Endocrine Abstracts

Expression of the mt1 melatonin receptor has been described in both the pars tuberalis (PT) and pars distalis (PD) of the rat pituitary gland. Expression of mt1 mRNA and iodomelatonin (IMEL) binding sites is high in the neonate PD but rapidly declines over the initial weeks of postnatal life. In contrast, both mt1 mRNA and IMEL binding sites are preserved in the PT through to adulthood, leading to a marked tissue-specific expression profile.

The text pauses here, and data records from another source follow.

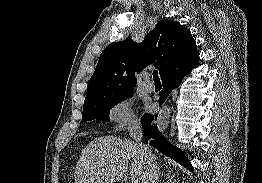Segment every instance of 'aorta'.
<instances>
[{"label": "aorta", "mask_w": 262, "mask_h": 183, "mask_svg": "<svg viewBox=\"0 0 262 183\" xmlns=\"http://www.w3.org/2000/svg\"><path fill=\"white\" fill-rule=\"evenodd\" d=\"M170 110L168 106H164L158 114L157 126L162 132L166 130L169 124Z\"/></svg>", "instance_id": "1"}]
</instances>
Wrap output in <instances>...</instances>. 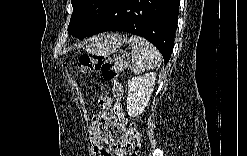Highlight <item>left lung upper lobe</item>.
Instances as JSON below:
<instances>
[{"label":"left lung upper lobe","mask_w":247,"mask_h":156,"mask_svg":"<svg viewBox=\"0 0 247 156\" xmlns=\"http://www.w3.org/2000/svg\"><path fill=\"white\" fill-rule=\"evenodd\" d=\"M113 0H72L73 13L68 33L79 39L88 36L92 27L107 12Z\"/></svg>","instance_id":"left-lung-upper-lobe-1"}]
</instances>
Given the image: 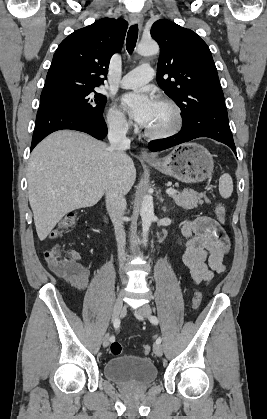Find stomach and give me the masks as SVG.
I'll return each instance as SVG.
<instances>
[{"mask_svg":"<svg viewBox=\"0 0 267 419\" xmlns=\"http://www.w3.org/2000/svg\"><path fill=\"white\" fill-rule=\"evenodd\" d=\"M146 162L161 173L184 183L202 182L211 175L214 168L210 152L194 142L175 147L162 159Z\"/></svg>","mask_w":267,"mask_h":419,"instance_id":"0dacf381","label":"stomach"}]
</instances>
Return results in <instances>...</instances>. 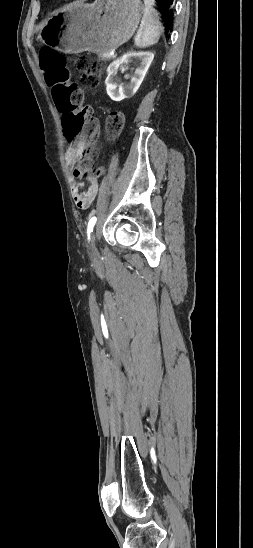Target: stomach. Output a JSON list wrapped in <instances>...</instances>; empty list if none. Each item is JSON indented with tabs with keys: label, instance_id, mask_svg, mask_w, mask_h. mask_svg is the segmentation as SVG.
<instances>
[{
	"label": "stomach",
	"instance_id": "1",
	"mask_svg": "<svg viewBox=\"0 0 253 548\" xmlns=\"http://www.w3.org/2000/svg\"><path fill=\"white\" fill-rule=\"evenodd\" d=\"M143 12L140 0L72 5L57 12L38 38L65 53H111L132 37Z\"/></svg>",
	"mask_w": 253,
	"mask_h": 548
}]
</instances>
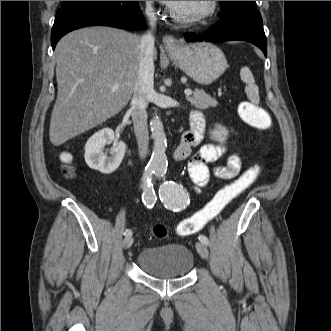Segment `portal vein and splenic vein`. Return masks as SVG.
<instances>
[{"label":"portal vein and splenic vein","instance_id":"18ae733b","mask_svg":"<svg viewBox=\"0 0 331 331\" xmlns=\"http://www.w3.org/2000/svg\"><path fill=\"white\" fill-rule=\"evenodd\" d=\"M112 88H113V90H117L119 88V85L118 84H114ZM184 93H185L186 96H190V95L193 94V91L191 89H186L184 91Z\"/></svg>","mask_w":331,"mask_h":331}]
</instances>
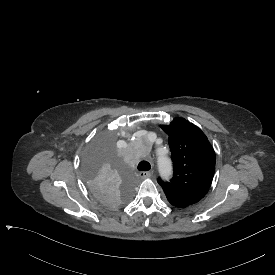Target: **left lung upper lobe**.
I'll use <instances>...</instances> for the list:
<instances>
[{
    "label": "left lung upper lobe",
    "instance_id": "left-lung-upper-lobe-1",
    "mask_svg": "<svg viewBox=\"0 0 275 275\" xmlns=\"http://www.w3.org/2000/svg\"><path fill=\"white\" fill-rule=\"evenodd\" d=\"M169 135L174 175L162 186L175 207H187L201 200L211 185L215 171V152L205 134L184 118L162 125Z\"/></svg>",
    "mask_w": 275,
    "mask_h": 275
}]
</instances>
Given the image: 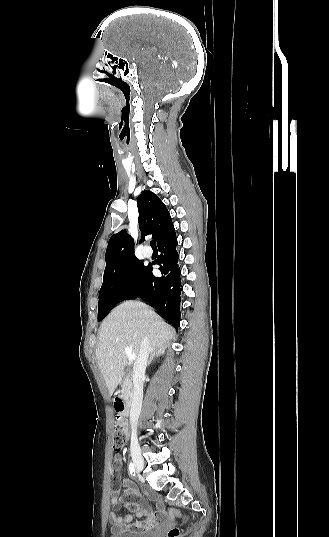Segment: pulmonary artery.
Segmentation results:
<instances>
[{"instance_id": "e3ab8cb5", "label": "pulmonary artery", "mask_w": 329, "mask_h": 537, "mask_svg": "<svg viewBox=\"0 0 329 537\" xmlns=\"http://www.w3.org/2000/svg\"><path fill=\"white\" fill-rule=\"evenodd\" d=\"M143 254L146 257H150L152 255V249L150 247H144L143 248Z\"/></svg>"}]
</instances>
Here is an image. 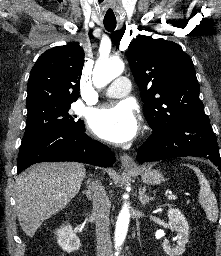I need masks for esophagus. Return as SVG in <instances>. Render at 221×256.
Instances as JSON below:
<instances>
[{"label":"esophagus","mask_w":221,"mask_h":256,"mask_svg":"<svg viewBox=\"0 0 221 256\" xmlns=\"http://www.w3.org/2000/svg\"><path fill=\"white\" fill-rule=\"evenodd\" d=\"M120 160H121V165L124 168H135L136 167V164H135L133 158L128 154L122 155Z\"/></svg>","instance_id":"1"}]
</instances>
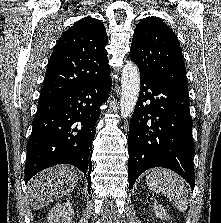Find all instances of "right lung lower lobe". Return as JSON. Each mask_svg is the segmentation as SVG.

To identify mechanisms that control mt1 regulation, we have cloned and characterised 1.5kb of the 5'-flanking region of the rat mt1 gene. Primary sequence analysis of this promoter revealed multiple putative cis-elements for Ptx1, a homeobox transcription factor. Expression of Ptx1 occurs throughout the developing embryonic pituitary but is restricted, primarily to the PT, in the adult gland. Furthermore, in vitro transfection of COS-7 cells with Ptx1 induced a large, dose-dependent stimulation of a mt1-luciferase reporter construct. Removal of the putative Ptx1 cis-elements by truncation of the mt1 promoter greatly attenuated this effect.

Subsequent studies investigated the interaction between Ptx1 and other transcription factors involved in pituitary development and function, including SF-1 and Egr1. In contrast to the well-defined synergism between Ptx1, SF-1 and Egr1 on the luteinising hormone beta-subunit promoter, the stimulation of the mt1 promoter by Ptx1 was strongly inhibited by Egr1 and not altered by SF-1.

These data support the hypotheses that 1) the developmental expression profile of mt1 in the rat pituitary gland is primarily driven by the homeobox transcription factor Ptx1, and 2) the stimulation of mt1 promoter activity by Ptx1 is modulated by complex interactions with other transcription factors, in a manner distinct from that previously observed for other genes expressed within the pituitary.